══ Records for the exercise
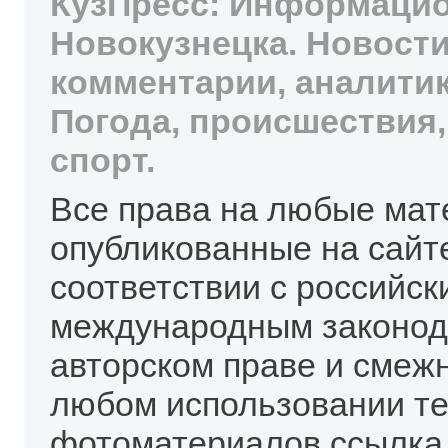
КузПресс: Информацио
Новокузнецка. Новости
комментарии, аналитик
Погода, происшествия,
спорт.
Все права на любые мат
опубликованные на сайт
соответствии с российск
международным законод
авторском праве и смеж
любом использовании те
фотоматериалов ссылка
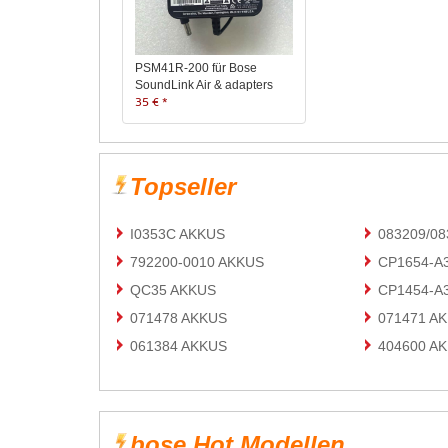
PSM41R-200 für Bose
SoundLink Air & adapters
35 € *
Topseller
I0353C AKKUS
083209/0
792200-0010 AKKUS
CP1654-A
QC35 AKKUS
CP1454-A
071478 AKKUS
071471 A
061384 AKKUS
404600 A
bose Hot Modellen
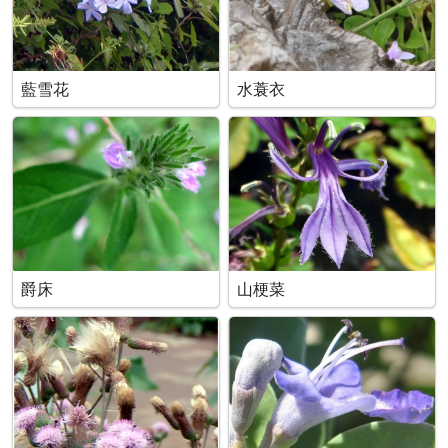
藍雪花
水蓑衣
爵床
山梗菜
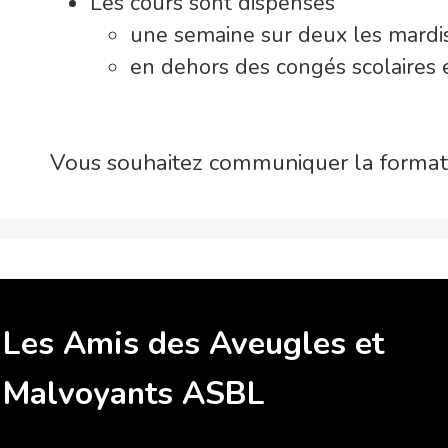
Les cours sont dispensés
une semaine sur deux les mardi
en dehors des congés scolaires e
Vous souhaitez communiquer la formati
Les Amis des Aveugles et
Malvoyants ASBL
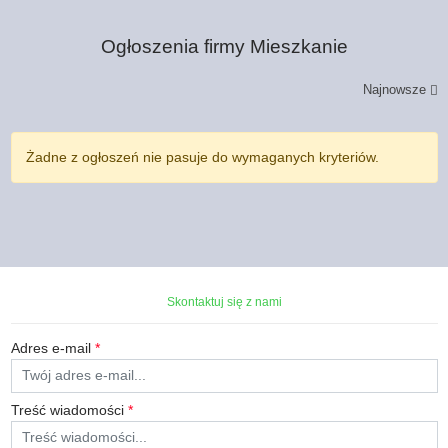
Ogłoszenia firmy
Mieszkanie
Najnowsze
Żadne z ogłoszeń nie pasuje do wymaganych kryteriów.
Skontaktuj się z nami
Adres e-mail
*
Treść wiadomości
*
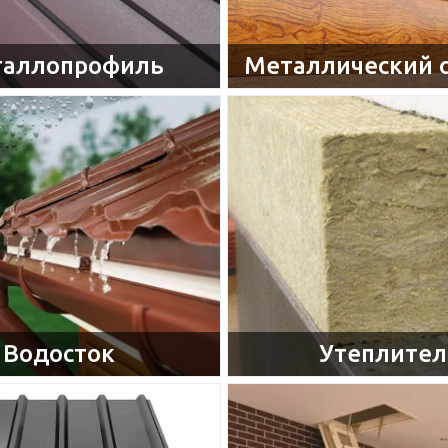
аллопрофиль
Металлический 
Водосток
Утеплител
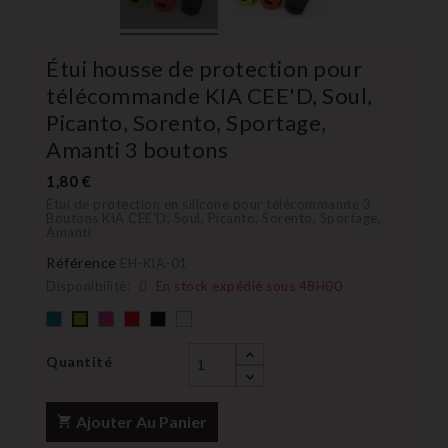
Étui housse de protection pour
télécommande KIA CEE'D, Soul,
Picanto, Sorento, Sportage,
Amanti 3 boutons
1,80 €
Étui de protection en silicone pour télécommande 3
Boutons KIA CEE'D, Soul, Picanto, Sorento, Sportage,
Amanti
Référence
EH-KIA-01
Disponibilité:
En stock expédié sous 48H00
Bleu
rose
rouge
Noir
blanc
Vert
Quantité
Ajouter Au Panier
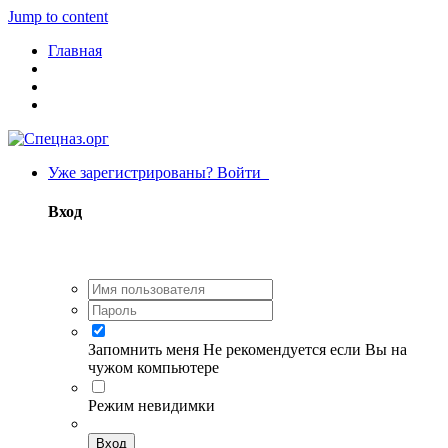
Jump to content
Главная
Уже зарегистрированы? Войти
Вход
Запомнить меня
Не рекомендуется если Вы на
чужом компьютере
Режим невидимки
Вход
════
*What is expected*:
Scan the entries above and show each line that contains the word "Étui".

*Exercise result*:
Étui housse de protection pour
Étui de protection en silicone pour télécommande 3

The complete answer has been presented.